Tobiah wrote:

> 
>> Furthermore: If you are moving code out of one function to ONLY be
>> called by that ONE function then you are a bad programmer and should
>> have your editor taken away for six months. You should ONLY create
>> more func/methods if those func/methods will be called from two or
>> more places in the code. The very essence of func/meths is the fact
>> that they are reusable.
> 
> While I understand and agree with that basic tenet, I think
> that the capitalized 'ONLY' is too strong.  I do split out
> code into function for readability, even when the function
> will only be called from the place from which I split it out.

In other words, you disagree. Which is good, because the text you quote is
terrible advice, and it is ironic that the person you quote judges others
as bad programmers when his advice is so bad.

I can think of at least five reasons apart from re-use why it might be
appropriate to pull out code into its own function or method even if it is
used in one place only:

(1) Extensibility. Just earlier today I turned one method into three:

    def select(self):
        response = input(self)
        if response:
            index = self.find(response)
        else:
            index = self.default
        return self.menuitems[index-1]

turned into:

    def choose(self, response):
        if response:
            index = self.find(response)
        else:
            index = self.default
        return self.menuitems[index-1]

    def raw_select(self):
        return input(self)

    def select(self):
        return self.choose(self.raw_select())


I did this so that subclasses could override the behaviour of each component
individually, even though the caller is not expected to call raw_select or
choose directly. (I may even consider making them private.)

(2) Testing. It is very difficult to reach into the middle of a function and
test part of it. It is very difficult to get full test coverage of big
monolithic blocks of code: to ensure you test each path through a big
function, the number of test cases rises exponentially. By splitting it
into functions, you can test each part in isolation, which requires much
less work.

(3) Fault isolation. If you have a 100 line function that fails on line 73,
that failure may have been introduced way back in line 16. By splitting the
function up into smaller functions, you can more easily isolate where the
failure comes from, by checking for violated pre- and post-conditions.

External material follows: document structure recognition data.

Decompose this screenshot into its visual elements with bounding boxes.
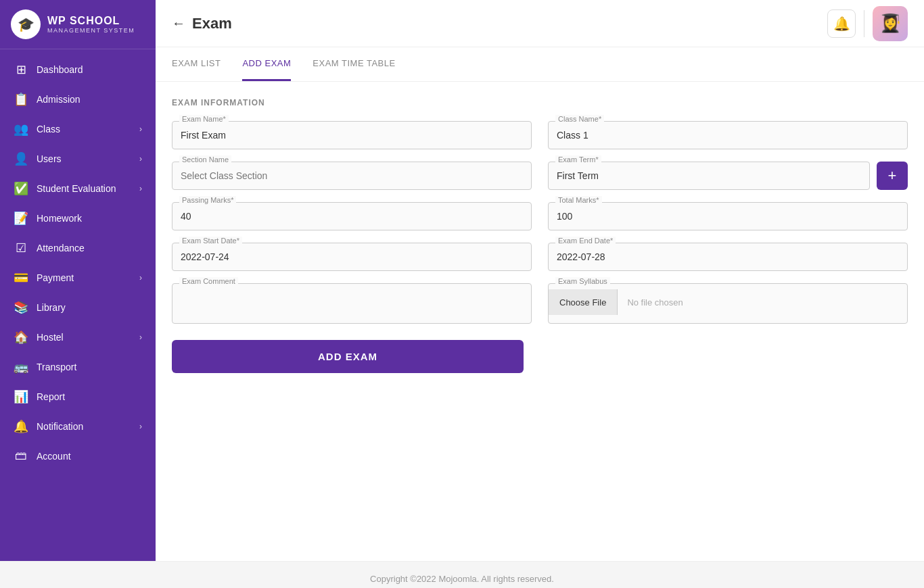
- sidebar: 🎓 WP SCHOOL MANAGEMENT SYSTEM ⊞ Dashboar…: [0, 0, 156, 561]
- footer: Copyright ©2022 Mojoomla. All rights res…: [0, 561, 924, 588]
- passing-marks-field: Passing Marks*: [172, 202, 532, 230]
- exam-name-input[interactable]: [181, 127, 523, 143]
- tabs-bar: EXAM LIST ADD EXAM EXAM TIME TABLE: [156, 47, 924, 82]
- sidebar-item-payment[interactable]: 💳 Payment ›: [0, 263, 156, 293]
- notification-icon: 🔔: [14, 419, 28, 434]
- brand-name: WP SCHOOL: [47, 14, 135, 27]
- exam-comment-input[interactable]: [181, 289, 523, 305]
- sidebar-item-dashboard[interactable]: ⊞ Dashboard: [0, 55, 156, 84]
- tab-add-exam[interactable]: ADD EXAM: [242, 47, 291, 81]
- back-button[interactable]: ←: [172, 16, 185, 31]
- class-name-input[interactable]: [557, 127, 899, 143]
- chevron-right-icon: ›: [139, 273, 142, 283]
- passing-marks-label: Passing Marks*: [179, 196, 236, 204]
- sidebar-item-homework[interactable]: 📝 Homework: [0, 203, 156, 233]
- exam-term-field: Exam Term*: [548, 162, 870, 190]
- sidebar-item-label: Admission: [37, 94, 142, 105]
- sidebar-item-label: Student Evaluation: [37, 183, 131, 194]
- exam-form-grid: Exam Name* Class Name* Section Name Exam: [172, 121, 908, 324]
- sidebar-item-label: Class: [37, 124, 131, 134]
- account-icon: 🗃: [14, 449, 28, 463]
- report-icon: 📊: [14, 389, 28, 404]
- attendance-icon: ☑: [14, 241, 28, 255]
- sidebar-item-label: Homework: [37, 213, 142, 224]
- sidebar-item-label: Attendance: [37, 243, 142, 253]
- chevron-right-icon: ›: [139, 154, 142, 164]
- section-name-field: Section Name: [172, 162, 532, 190]
- form-area: EXAM INFORMATION Exam Name* Class Name* …: [156, 82, 924, 561]
- chevron-right-icon: ›: [139, 184, 142, 193]
- exam-name-label: Exam Name*: [179, 115, 229, 123]
- choose-file-button[interactable]: Choose File: [549, 289, 618, 315]
- exam-term-row: Exam Term* +: [548, 162, 908, 190]
- exam-start-date-input[interactable]: [181, 249, 523, 265]
- form-section-title: EXAM INFORMATION: [172, 98, 908, 107]
- file-input-row: Choose File No file chosen: [549, 289, 907, 315]
- exam-end-date-input[interactable]: [557, 249, 899, 265]
- dashboard-icon: ⊞: [14, 62, 28, 77]
- sidebar-nav: ⊞ Dashboard 📋 Admission 👥 Class › 👤 User…: [0, 49, 156, 561]
- transport-icon: 🚌: [14, 360, 28, 374]
- tab-exam-timetable[interactable]: EXAM TIME TABLE: [313, 47, 395, 81]
- header-right: 🔔 👩‍🎓: [827, 6, 908, 41]
- sidebar-item-label: Dashboard: [37, 64, 142, 75]
- file-name-display: No file chosen: [618, 297, 692, 308]
- page-header: ← Exam 🔔 👩‍🎓: [156, 0, 924, 47]
- admission-icon: 📋: [14, 92, 28, 107]
- sidebar-item-attendance[interactable]: ☑ Attendance: [0, 233, 156, 263]
- hostel-icon: 🏠: [14, 330, 28, 345]
- sidebar-item-transport[interactable]: 🚌 Transport: [0, 352, 156, 382]
- add-exam-btn-wrapper: ADD EXAM: [172, 324, 524, 373]
- total-marks-label: Total Marks*: [555, 196, 602, 204]
- add-term-button[interactable]: +: [877, 162, 908, 190]
- sidebar-item-hostel[interactable]: 🏠 Hostel ›: [0, 322, 156, 352]
- exam-start-date-field: Exam Start Date*: [172, 243, 532, 271]
- sidebar-item-label: Account: [37, 451, 142, 462]
- sidebar-item-label: Report: [37, 391, 142, 402]
- exam-comment-label: Exam Comment: [179, 277, 238, 285]
- exam-syllabus-label: Exam Syllabus: [555, 277, 610, 285]
- sidebar-item-users[interactable]: 👤 Users ›: [0, 144, 156, 174]
- brand-sub: MANAGEMENT SYSTEM: [47, 27, 135, 34]
- header-divider: [864, 10, 864, 37]
- avatar[interactable]: 👩‍🎓: [873, 6, 908, 41]
- page-title: Exam: [192, 15, 232, 32]
- exam-term-input[interactable]: [557, 168, 861, 184]
- header-left: ← Exam: [172, 15, 232, 32]
- footer-text: Copyright ©2022 Mojoomla. All rights res…: [370, 574, 554, 584]
- logo-icon: 🎓: [11, 9, 41, 39]
- logo-emoji: 🎓: [18, 16, 34, 32]
- sidebar-item-class[interactable]: 👥 Class ›: [0, 114, 156, 144]
- sidebar-item-student-evaluation[interactable]: ✅ Student Evaluation ›: [0, 174, 156, 203]
- chevron-right-icon: ›: [139, 333, 142, 342]
- passing-marks-input[interactable]: [181, 208, 523, 224]
- sidebar-item-library[interactable]: 📚 Library: [0, 293, 156, 322]
- chevron-right-icon: ›: [139, 124, 142, 134]
- sidebar-item-account[interactable]: 🗃 Account: [0, 441, 156, 470]
- exam-term-label: Exam Term*: [555, 155, 601, 164]
- exam-comment-field: Exam Comment: [172, 283, 532, 324]
- notification-button[interactable]: 🔔: [827, 9, 856, 38]
- add-exam-button[interactable]: ADD EXAM: [172, 340, 524, 373]
- exam-name-field: Exam Name*: [172, 121, 532, 149]
- payment-icon: 💳: [14, 270, 28, 285]
- users-icon: 👤: [14, 151, 28, 166]
- section-name-input[interactable]: [181, 168, 523, 184]
- exam-end-date-label: Exam End Date*: [555, 237, 616, 245]
- library-icon: 📚: [14, 300, 28, 315]
- sidebar-item-report[interactable]: 📊 Report: [0, 382, 156, 412]
- sidebar-item-label: Library: [37, 302, 142, 313]
- sidebar-item-label: Payment: [37, 272, 131, 283]
- sidebar-item-label: Notification: [37, 421, 131, 432]
- exam-start-date-label: Exam Start Date*: [179, 237, 242, 245]
- class-name-label: Class Name*: [555, 115, 604, 123]
- sidebar-logo: 🎓 WP SCHOOL MANAGEMENT SYSTEM: [0, 0, 156, 49]
- sidebar-item-notification[interactable]: 🔔 Notification ›: [0, 412, 156, 441]
- tab-exam-list[interactable]: EXAM LIST: [172, 47, 221, 81]
- homework-icon: 📝: [14, 211, 28, 226]
- sidebar-item-label: Users: [37, 153, 131, 164]
- sidebar-item-admission[interactable]: 📋 Admission: [0, 84, 156, 114]
- chevron-right-icon: ›: [139, 422, 142, 431]
- sidebar-item-label: Transport: [37, 362, 142, 372]
- total-marks-input[interactable]: [557, 208, 899, 224]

(4) Maintainability. It's just easier to document and reason about a
function that does one thing, than one that tries to do everything. Which
would you rather work with, individual functions for:

buy_ingredients
clean_kitchen_work_area
wash_vegetables
prepare_ingredients
cook_main_course
fold_serviettes 
make_desert
serve_meal
do_washing_up

etc., or one massive function:

prepare_and_serve_five_course_meal

Even if each function is only called once, maintenance is simpler if the
code is broken up into more easily understood pieces.

(5) Machine efficiency. This can go either way. Code takes up memory too,
and it may be easier for the compiler to work with 1000 small functions
than 1 big function. I've actually seen somebody write a single function so
big that Python couldn't import the module, because it ran out of memory
trying to compile it! (This function was *huge* -- the source code was many
megabytes in size.) I don't remember the details, but refactoring the
source code into smaller functions fixed it.

On the other hand, if you are tight for memory, 1 big function may have less
overhead than 1000 small functions; and these days, with even entry level
PCs often having a GB or more of memory, it is rare to come across a
function so big that the size of code matters. Even a 10,000 line function
is likely to be only a couple of hundred KB in size:

>>> text = '\n'.join('print x+i' for i in range(1, 10001))
>>> code = compile(text, '', 'exec')
>>> sys.getsizeof(code.co_code)  # size in bytes
90028


So that's four really good reasons for splitting code into functions, and
one borderline one, other than code re-use. There may be others.